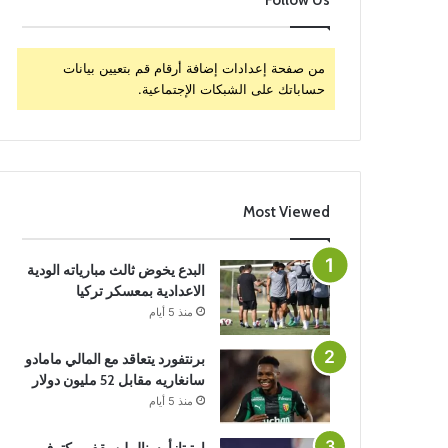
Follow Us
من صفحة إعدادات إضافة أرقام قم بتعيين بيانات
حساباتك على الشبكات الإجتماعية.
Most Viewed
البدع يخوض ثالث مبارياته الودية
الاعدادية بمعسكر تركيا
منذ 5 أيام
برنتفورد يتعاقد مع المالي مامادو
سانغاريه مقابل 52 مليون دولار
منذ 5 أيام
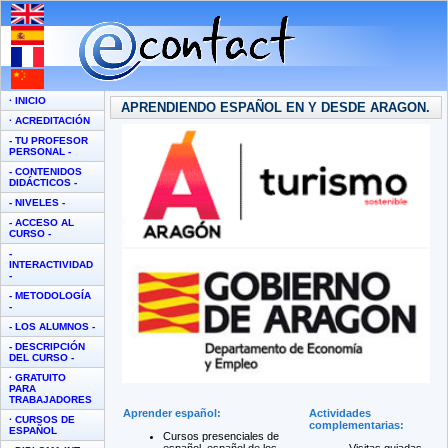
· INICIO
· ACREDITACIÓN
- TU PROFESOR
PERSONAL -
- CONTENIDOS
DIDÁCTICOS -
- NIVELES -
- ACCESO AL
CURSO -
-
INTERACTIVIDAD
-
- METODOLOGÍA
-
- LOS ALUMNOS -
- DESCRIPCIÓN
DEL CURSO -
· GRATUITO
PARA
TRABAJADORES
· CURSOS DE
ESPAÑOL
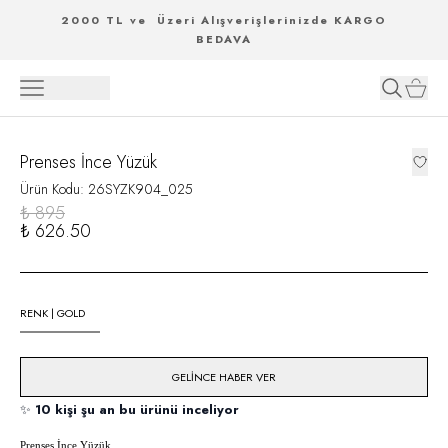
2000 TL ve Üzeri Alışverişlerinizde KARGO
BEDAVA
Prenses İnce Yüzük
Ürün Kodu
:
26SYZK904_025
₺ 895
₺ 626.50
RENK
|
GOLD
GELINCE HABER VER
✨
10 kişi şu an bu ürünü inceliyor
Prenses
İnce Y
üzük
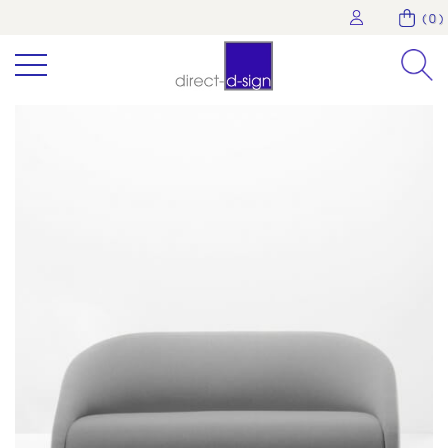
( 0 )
========================================================================
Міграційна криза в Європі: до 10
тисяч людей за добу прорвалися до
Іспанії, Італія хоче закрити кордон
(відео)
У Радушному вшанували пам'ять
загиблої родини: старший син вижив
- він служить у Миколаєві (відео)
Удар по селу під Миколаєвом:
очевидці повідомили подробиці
========================================================================
*WHAT THE TASK ASKS:*
When a line in the material contains the string "відео", copy that line.

*ANSWER SECTION:*
(відео)
- він служить у Миколаєві (відео)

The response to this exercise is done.